[Zope-CVS] CVS: Products/ZCTextIndex - Index.py:1.1.2.12
Tim Peters
tim.one@comcast.net
Fri, 3 May 2002 00:55:11 -0400
Update of /cvs-repository/Products/ZCTextIndex
In directory cvs.zope.org:/tmp/cvs-serv7200
Modified Files:
Tag: TextIndexDS9-branch
Index.py
Log Message:
query_weight(): Truncating division in N / len(self._wordinfo[wid])
isn't what we want, so arranged to make it float division. Also
made assorted literals floats to avoid the expense of runtime
promotion.
class Index comments: I got some whitespace on sale, so used it to
incorporate some of Jeremy's checkin comments.
=== Products/ZCTextIndex/Index.py 1.1.2.11 => 1.1.2.12 ===
# Copyright (c) 2001, 2002 Zope Corporation and Contributors.
# All Rights Reserved.
-#
+#
# This software is subject to the provisions of the Zope Public License,
# Version 2.0 (ZPL). A copy of the ZPL should accompany this distribution.
# THIS SOFTWARE IS PROVIDED "AS IS" AND ANY AND ALL EXPRESS OR IMPLIED
# WARRANTIES ARE DISCLAIMED, INCLUDING, BUT NOT LIMITED TO, THE IMPLIED
# WARRANTIES OF TITLE, MERCHANTABILITY, AGAINST INFRINGEMENT, AND FITNESS
# FOR A PARTICULAR PURPOSE
-#
+#
##############################################################################
"""Text Index.
@@ -49,12 +49,27 @@
# precomputes some values that are independent of the particular
# query.
- # The equation is:
- # cosine = 1/W(d) * 1/W(q) + sum(for t in Q^D: w(d,t) * w(q,t))
- # where w(d, t) = 1 + log f(d, t)
- # w(q, t) = log(1 + N/f(t))
- # W(d) = sqrt(sum(for t in D: w(d, t) ** 2))
- # W(q) = sqrt(sum(for t in Q: w(q, t) ** 2))
+ # The equation is
+ #
+ # sum(for t in I(d,q): w(d,t) * w(q,t))

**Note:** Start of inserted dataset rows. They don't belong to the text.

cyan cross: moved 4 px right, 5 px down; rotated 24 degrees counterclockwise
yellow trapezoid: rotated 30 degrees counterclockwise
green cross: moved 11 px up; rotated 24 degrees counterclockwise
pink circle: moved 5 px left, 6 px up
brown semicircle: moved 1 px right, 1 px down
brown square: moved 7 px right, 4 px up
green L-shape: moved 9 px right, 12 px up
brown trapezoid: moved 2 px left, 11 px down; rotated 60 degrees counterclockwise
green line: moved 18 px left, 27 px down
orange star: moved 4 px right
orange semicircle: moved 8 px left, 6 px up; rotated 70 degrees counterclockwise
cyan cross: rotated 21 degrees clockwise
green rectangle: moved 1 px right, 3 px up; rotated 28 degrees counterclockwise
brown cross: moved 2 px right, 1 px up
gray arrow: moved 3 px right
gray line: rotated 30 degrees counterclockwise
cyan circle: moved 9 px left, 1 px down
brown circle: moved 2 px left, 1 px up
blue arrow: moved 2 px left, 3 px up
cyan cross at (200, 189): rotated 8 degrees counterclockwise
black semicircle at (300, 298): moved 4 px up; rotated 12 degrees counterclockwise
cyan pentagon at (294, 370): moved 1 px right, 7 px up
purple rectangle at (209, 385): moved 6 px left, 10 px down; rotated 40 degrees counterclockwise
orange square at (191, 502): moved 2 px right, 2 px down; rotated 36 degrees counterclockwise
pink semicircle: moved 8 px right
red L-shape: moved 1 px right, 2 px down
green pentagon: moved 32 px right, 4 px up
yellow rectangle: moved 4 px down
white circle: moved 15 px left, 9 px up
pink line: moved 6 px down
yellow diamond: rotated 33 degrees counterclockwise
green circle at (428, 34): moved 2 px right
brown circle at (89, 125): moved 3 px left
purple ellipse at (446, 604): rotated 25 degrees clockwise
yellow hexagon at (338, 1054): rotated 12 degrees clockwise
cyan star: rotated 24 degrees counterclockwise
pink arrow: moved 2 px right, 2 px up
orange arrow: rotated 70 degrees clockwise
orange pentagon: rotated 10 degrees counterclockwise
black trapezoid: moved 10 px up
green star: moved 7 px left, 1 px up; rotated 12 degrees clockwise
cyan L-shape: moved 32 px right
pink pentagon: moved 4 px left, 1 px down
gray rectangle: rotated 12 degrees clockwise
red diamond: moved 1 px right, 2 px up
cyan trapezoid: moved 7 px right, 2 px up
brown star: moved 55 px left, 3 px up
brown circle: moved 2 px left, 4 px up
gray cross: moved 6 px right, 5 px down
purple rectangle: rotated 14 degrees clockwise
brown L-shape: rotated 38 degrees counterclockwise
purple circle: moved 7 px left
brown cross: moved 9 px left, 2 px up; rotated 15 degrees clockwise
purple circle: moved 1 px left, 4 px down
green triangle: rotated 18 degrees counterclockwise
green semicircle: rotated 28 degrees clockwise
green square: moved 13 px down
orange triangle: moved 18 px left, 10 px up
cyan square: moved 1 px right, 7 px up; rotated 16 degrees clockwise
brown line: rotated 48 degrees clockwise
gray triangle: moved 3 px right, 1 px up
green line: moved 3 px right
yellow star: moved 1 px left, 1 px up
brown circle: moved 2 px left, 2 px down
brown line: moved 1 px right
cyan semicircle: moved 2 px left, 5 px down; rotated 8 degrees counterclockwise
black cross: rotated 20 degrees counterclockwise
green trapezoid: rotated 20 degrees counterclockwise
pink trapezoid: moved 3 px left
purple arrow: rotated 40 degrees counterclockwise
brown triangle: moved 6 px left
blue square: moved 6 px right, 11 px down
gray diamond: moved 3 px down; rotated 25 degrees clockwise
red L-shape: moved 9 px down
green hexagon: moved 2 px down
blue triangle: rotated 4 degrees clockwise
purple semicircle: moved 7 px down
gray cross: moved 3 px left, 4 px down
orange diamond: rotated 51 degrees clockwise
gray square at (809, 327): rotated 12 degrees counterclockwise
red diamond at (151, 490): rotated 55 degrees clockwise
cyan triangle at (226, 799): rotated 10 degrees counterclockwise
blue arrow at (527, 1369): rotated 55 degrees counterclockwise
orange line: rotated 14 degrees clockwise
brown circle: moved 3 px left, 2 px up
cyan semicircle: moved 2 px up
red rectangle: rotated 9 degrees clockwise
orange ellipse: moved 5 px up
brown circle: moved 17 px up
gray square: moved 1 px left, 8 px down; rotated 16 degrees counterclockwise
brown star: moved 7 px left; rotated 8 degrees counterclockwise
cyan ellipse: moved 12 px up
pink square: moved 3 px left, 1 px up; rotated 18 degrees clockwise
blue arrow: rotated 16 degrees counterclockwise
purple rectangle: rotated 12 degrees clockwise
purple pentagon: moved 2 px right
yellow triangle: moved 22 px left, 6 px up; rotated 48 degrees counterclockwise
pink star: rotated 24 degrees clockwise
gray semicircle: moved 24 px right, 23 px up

+ # cosine(d, q) = -------------------------------------
+ # W(d) * W(q)
+ #
+ # where
+ # I(d, q) = the intersection of the terms in d and q.
+ #
+ # w(d, t) = 1 + log f(d, t)
+ # computed by doc_term_weight()
+ #
+ # w(q, t) = log(1 + N/f(t))
+ # computed by query_term_weight()
+ #
+ # W(d) = sqrt(sum(for t in d: w(d, t) ** 2))
+ # computed by _get_frequencies(), and remembered in
+ # self._docweight[d]
+ #
+ # W(q) = sqrt(sum(for t in q: w(q, t) ** 2))
+ # computed by self.query_weight()
def index_doc(self, docid, text, threshold=None):
wids = self._lexicon.sourceToWordIds(text)
@@ -89,16 +104,17 @@
wids = []
for term in terms:
wids += self._lexicon.termToWordIds(term)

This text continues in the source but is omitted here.